Unfortunately, each of these languages embodied its own particular set of
assumptions, its own set of allowable inheritance modes, its own set of
distinguished slots and subslots; in short, its own representation. The
next AI researcher would come along, peer at the existing systems, note
the few fixed features of each which were incompatible with his current
aims, and then resign himself to writing YARL (Yet Another Representation
Language). The RLL effort is an attempt to end this cycle. It is a new
representation language, very similar to UNITS, which is completely
self-described (e.g., there is a unit for GET, for PUT, for
TopLevelControl, for AnyUnit, for the slot called Is-a, etc.)
Furthermore, there is a codification of knowledge about representation;
for example, there is an Inheritance unit, which is the root of a tree
taxonomizing known modes of inheritance. The user of RLL tarts in an
environment much like UNITS, but can immediately begin to edit units which
discuss active inheritance modes, attached procedures, matching, etc., and
choose (or create) units which together describe an environment similar to
KRL, or to FRL, etc. As he/she does so, the RLL environment changes
automatically, taking on the cahracter of the new description. This is
because all the running RLL code, all the "Lisp", is really just the
cached-away result of compiling (in the automatic programming sense) the
higher level descriptions (the units). One feature of RLL which is useful
is its simple grammar for constructing new kinds of slots (e.g., the user
can define a new unit Aunt as
([Sister of (Mother or Father)] or [Wife of (Brother of (Mother or Father]),
specify that it Is-a Slot, and then ask for the Aunt(Fred).

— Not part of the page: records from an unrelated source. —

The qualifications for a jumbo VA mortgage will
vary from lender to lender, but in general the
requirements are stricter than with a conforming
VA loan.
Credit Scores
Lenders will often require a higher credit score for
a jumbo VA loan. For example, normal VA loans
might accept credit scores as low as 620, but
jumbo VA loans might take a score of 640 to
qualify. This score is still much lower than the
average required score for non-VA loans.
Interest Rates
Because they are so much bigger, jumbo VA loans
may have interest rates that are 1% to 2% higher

We are using RLL to consider many of the current issues in representation
of knowledge. Often, our solution causes us to add some new capability to
RLL. For example, the distinction between semantic slots (how big is
Clyde) and syntactic ones (how big is the unit representing Clyde); the
ability for values of slots to be entire units if there is anything
particular to say about them; the explicating of and enforcing of
semantics (via range-checking on statistics gathered dynamically at
runtime); combining of function- and object-cenetered notation, so that
Aunt(Fred) will call Get(Fred Aunt) if Aunt itself has no function
definition, and vice versa; a generalization of resource-limited
computation, via an extraargument to Get which specifies why the value is
wanted (IsItNull? RoughSize NeedOneElement,...); the use of that feature
to span a continuum of request types: accept a cached value, recompute a
fresh value, go out to disk and rummage about if required, formulate an
entire task on an agenda if required; formulate an entire agenda of tasks
to find out this answer); epistemological status links which specify what
the justification for the data is (e.g., "believed by Jane").